About this task. Down to the last word, output the records below, skipping any images.

Dataset entries:
--- START ---

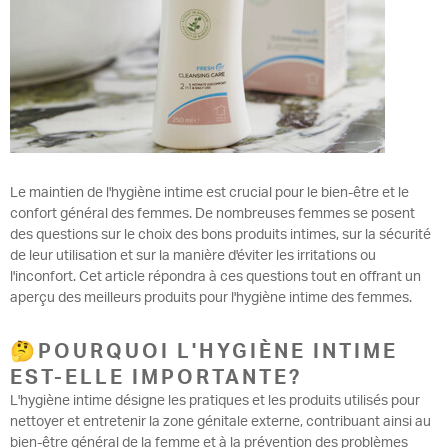
Le maintien de l'hygiène intime est crucial pour le bien-être et le
confort général des femmes. De nombreuses femmes se posent
des questions sur le choix des bons produits intimes, sur la sécurité
de leur utilisation et sur la manière d'éviter les irritations ou
l'inconfort. Cet article répondra à ces questions tout en offrant un
aperçu des meilleurs produits pour l'hygiène intime des femmes.
🤔POURQUOI L'HYGIÈNE INTIME
EST-ELLE IMPORTANTE?
L'hygiène intime désigne les pratiques et les produits utilisés pour
nettoyer et entretenir la zone génitale externe, contribuant ainsi au
bien-être général de la femme et à la prévention des problèmes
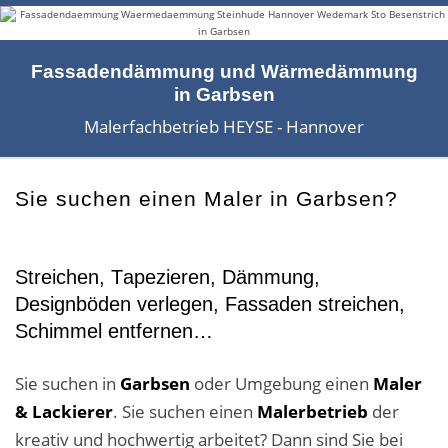
Fassadensanierung
Fugenlos
Fassadendämmung und Wärmedämmung
in Garbsen
Kalkkind-Fachbetrieb – Sumpfkalk-Oberflächen
Malerfachbetrieb HEYSE - Hannover
Malerarbeiten
Rostoptik
Sie suchen einen Maler in Garbsen?
Tapezierarbeiten
Streichen, Tapezieren, Dämmung,
Wandbegrünungen
Designböden verlegen, Fassaden streichen,
Schimmel entfernen…
Wärmedämmung / WDVS
Service ›
Sie suchen in
Garbsen
oder Umgebung einen
Maler
& Lackierer
. Sie suchen einen
Malerbetrieb
der
Entspannter Urlaubsservice
kreativ und hochwertig arbeitet? Dann sind Sie bei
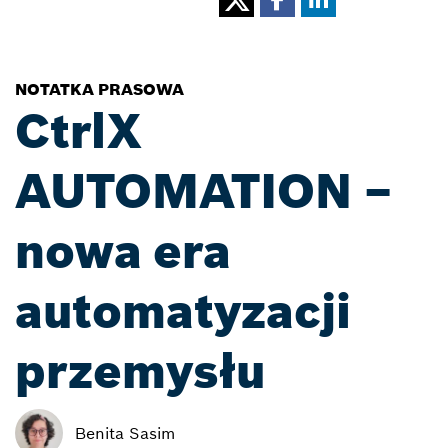
NOTATKA PRASOWA
CtrlX
AUTOMATION –
nowa era
automatyzacji
przemysłu
Benita Sasim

--- END ---

Answer to this exercise.
Le maintien de l'hygiène intime est crucial pour le bien-être et le
confort général des femmes. De nombreuses femmes se posent
des questions sur le choix des bons produits intimes, sur la sécurité
de leur utilisation et sur la manière d'éviter les irritations ou
l'inconfort. Cet article répondra à ces questions tout en offrant un
aperçu des meilleurs produits pour l'hygiène intime des femmes.
🤔POURQUOI L'HYGIÈNE INTIME
EST-ELLE IMPORTANTE?
L'hygiène intime désigne les pratiques et les produits utilisés pour
nettoyer et entretenir la zone génitale externe, contribuant ainsi au
bien-être général de la femme et à la prévention des problèmes
Fassadensanierung
Fugenlos
Fassadendämmung und Wärmedämmung
in Garbsen
Kalkkind-Fachbetrieb – Sumpfkalk-Oberflächen
Malerfachbetrieb HEYSE - Hannover
Malerarbeiten
Rostoptik
Sie suchen einen Maler in Garbsen?
Tapezierarbeiten
Streichen, Tapezieren, Dämmung,
Wandbegrünungen
Designböden verlegen, Fassaden streichen,
Schimmel entfernen…
Wärmedämmung / WDVS
Service ›
Sie suchen in
Garbsen
oder Umgebung einen
Maler
& Lackierer
. Sie suchen einen
Malerbetrieb
der
Entspannter Urlaubsservice
kreativ und hochwertig arbeitet? Dann sind Sie bei
NOTATKA PRASOWA
CtrlX
AUTOMATION –
nowa era
automatyzacji
przemysłu
Benita Sasim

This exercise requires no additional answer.